5. Differential Diagnosis
| Condition | Key Distinguishing Features |
|---|---|
| Peritonsillar abscess | Tonsillar asymmetry |
| Retropharyngeal abscess | Prevertebral soft tissue swelling |
| Laryngitis | Diffuse inflammation, milder |
| Foreign body | Sudden onset |
| Angioedema | Non-infectious swelling |
6. Diagnosis
Gold standard:
- Direct visualization via laryngoscopy
Supportive tools:
- X-ray (thumb sign)
- CT scan (complex cases)
Important:
Avoid aggressive throat examination in unstable patients.
7. Treatment (Emergency Airway Management)
Immediate Priorities
- Airway protection
- ICU monitoring
Medical Treatment
- IV antibiotics (e.g., ceftriaxone, cefuroxime)
- Corticosteroids (reduce edema)
- Oxygen therapy
Advanced Interventions
- Endotracheal intubation
- Tracheostomy (severe cases)
Adult patients:
- <10% require intubation
8. Prognosis
- Excellent with early treatment
- Mortality is significantly reduced with modern care
- Delayed diagnosis → risk of sudden airway obstruction
9. High-Yield Clinical Pearls
- Severe sore throat + normal exam = red flag
- Thumb sign = classic but not always present
- Airway first, imaging second
- Adult epiglottitis is increasing
Quiz
Question 1. What is the most characteristic radiographic sign of epiglottitis?
A. Steeple sign
B. Thumb sign
C. Double bubble sign
D. Ground-glass opacity
E. Air-fluid level
Answer: B. Explanation: Enlarged epiglottis produces the thumb-like projection.
Question 2. What is the most critical first step in management?
A. CT scan
B. Antibiotics
C. Airway stabilization
D. Blood culture
E. Steroids
Answer: C. Explanation: Airway compromise is the leading cause of mortality.
Question 3. Which organism is historically most associated?
A. Streptococcus pneumoniae
B. Staphylococcus aureus
C. Haemophilus influenzae type b
D. Mycoplasma pneumoniae
E. Influenza virus
Answer: C. Explanation: Hib was the dominant pathogen before vaccination.
Recommended Reading
- Grover C., “Thumb Sign of Epiglottitis,” N Engl J Med, 2011. DOI: https://doi.org/10.1056/NEJMicm1009990
- Sutton A.E., et al., “Epiglottitis,” StatPearls, 2024.

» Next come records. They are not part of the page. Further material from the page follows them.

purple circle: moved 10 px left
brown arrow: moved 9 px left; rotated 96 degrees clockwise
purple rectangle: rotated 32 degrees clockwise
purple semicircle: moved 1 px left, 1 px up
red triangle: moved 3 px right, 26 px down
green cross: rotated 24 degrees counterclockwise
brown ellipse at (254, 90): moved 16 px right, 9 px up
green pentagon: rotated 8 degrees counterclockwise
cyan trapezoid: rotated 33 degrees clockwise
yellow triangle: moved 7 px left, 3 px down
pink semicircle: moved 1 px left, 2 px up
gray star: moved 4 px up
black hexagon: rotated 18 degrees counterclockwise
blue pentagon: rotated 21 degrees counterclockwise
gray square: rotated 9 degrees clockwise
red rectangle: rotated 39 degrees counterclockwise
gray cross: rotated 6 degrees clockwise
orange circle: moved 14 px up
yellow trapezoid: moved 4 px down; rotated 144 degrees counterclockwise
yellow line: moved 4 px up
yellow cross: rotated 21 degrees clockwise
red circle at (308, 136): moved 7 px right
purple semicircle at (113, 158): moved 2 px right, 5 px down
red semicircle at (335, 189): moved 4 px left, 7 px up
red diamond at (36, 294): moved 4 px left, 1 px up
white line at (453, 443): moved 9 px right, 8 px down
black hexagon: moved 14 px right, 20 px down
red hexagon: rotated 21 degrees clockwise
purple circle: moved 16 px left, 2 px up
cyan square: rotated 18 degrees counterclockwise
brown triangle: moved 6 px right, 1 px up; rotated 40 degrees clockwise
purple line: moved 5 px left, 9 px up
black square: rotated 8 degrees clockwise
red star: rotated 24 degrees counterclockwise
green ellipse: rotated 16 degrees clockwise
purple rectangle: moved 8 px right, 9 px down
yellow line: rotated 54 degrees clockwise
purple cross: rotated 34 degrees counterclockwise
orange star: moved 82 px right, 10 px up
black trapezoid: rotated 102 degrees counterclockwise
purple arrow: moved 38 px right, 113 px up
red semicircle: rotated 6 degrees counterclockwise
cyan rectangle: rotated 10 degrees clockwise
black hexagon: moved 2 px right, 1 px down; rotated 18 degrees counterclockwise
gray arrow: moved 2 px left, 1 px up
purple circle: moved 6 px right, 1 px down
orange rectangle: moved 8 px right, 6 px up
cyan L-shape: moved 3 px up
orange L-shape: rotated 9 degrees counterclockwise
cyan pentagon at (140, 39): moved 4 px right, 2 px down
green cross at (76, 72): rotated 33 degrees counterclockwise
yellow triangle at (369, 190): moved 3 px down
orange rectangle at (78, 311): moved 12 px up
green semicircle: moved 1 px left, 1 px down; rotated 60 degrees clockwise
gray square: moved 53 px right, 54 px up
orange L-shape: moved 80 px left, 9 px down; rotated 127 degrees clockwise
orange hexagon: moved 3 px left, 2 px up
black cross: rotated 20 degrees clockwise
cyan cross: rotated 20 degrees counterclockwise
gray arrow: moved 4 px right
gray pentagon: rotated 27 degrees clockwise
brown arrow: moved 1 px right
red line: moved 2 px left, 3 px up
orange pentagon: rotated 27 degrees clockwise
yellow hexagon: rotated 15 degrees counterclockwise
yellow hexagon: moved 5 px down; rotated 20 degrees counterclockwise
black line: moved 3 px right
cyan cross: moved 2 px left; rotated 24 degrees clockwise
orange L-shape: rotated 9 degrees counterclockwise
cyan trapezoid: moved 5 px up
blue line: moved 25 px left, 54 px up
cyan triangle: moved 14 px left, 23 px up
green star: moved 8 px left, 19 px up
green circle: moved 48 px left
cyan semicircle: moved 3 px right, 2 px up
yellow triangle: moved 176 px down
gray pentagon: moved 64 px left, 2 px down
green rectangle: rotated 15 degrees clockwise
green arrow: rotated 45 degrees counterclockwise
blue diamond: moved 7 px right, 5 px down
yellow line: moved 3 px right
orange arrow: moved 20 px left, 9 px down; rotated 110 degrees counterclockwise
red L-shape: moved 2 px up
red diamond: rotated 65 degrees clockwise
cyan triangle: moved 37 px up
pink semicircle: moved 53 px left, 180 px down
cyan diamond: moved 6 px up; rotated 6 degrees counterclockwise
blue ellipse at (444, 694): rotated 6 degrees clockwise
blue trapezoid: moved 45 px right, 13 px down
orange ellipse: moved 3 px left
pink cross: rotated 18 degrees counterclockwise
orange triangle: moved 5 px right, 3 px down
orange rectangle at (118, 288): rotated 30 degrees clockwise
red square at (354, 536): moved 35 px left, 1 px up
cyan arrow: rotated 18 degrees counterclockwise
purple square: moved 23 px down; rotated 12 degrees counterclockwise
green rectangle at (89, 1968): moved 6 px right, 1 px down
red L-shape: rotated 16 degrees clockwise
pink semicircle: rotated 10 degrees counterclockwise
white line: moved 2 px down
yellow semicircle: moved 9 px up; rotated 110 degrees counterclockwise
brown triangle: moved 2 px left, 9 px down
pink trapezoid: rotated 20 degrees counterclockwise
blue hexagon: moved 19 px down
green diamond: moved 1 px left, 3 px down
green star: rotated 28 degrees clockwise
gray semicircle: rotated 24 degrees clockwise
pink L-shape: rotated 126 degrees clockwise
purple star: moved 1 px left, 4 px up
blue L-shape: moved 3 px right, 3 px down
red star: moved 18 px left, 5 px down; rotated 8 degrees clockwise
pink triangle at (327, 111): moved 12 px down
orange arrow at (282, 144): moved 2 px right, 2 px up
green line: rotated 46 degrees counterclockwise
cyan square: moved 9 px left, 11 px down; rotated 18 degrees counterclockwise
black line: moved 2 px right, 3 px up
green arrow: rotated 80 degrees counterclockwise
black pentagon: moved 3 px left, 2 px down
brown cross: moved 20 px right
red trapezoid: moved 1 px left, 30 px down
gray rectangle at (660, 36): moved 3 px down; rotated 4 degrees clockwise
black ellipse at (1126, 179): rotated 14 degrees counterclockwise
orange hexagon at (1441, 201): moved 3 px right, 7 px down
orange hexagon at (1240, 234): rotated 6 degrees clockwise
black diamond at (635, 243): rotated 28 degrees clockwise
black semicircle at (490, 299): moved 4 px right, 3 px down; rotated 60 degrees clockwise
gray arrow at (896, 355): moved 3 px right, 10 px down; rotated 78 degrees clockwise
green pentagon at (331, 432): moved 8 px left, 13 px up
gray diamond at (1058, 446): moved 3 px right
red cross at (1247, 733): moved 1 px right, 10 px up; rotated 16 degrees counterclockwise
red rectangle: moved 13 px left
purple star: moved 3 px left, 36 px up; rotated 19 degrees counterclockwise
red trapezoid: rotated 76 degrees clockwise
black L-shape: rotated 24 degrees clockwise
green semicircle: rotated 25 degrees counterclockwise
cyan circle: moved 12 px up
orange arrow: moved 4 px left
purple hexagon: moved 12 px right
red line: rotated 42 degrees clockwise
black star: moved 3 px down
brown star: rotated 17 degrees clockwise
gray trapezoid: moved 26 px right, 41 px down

- Chew F.Y., et al., “Acute Epiglottitis and the Thumb Sign,” QJM, 2024. DOI: https://doi.org/10.1093/qjmed/hcae071
- Yu C.W., et al., “Impact of Thumb Sign,” Am J Emerg Med, 2026. DOI: https://doi.org/10.1016/j.ajem.2025.11.011
- Takata M., et al., “Thumb Sign Case Report,” BMJ Case Rep, 2016. DOI: https://doi.org/10.1136/bcr-2016-214742
- Lee J., et al., “Double Thumb Sign,” Radiol Case Rep, 2021. DOI: https://doi.org/10.1016/j.radcr.2021.04.007
- Radiopaedia, “Thumb Sign,” DOI: https://doi.org/10.53347/rID-22909
Final Insight
Acute epiglottitis remains one of the most time-sensitive airway emergencies in modern medicine. This case highlights how subtle symptoms can conceal life-threatening pathology—making radiologic recognition and clinical suspicion essential for survival.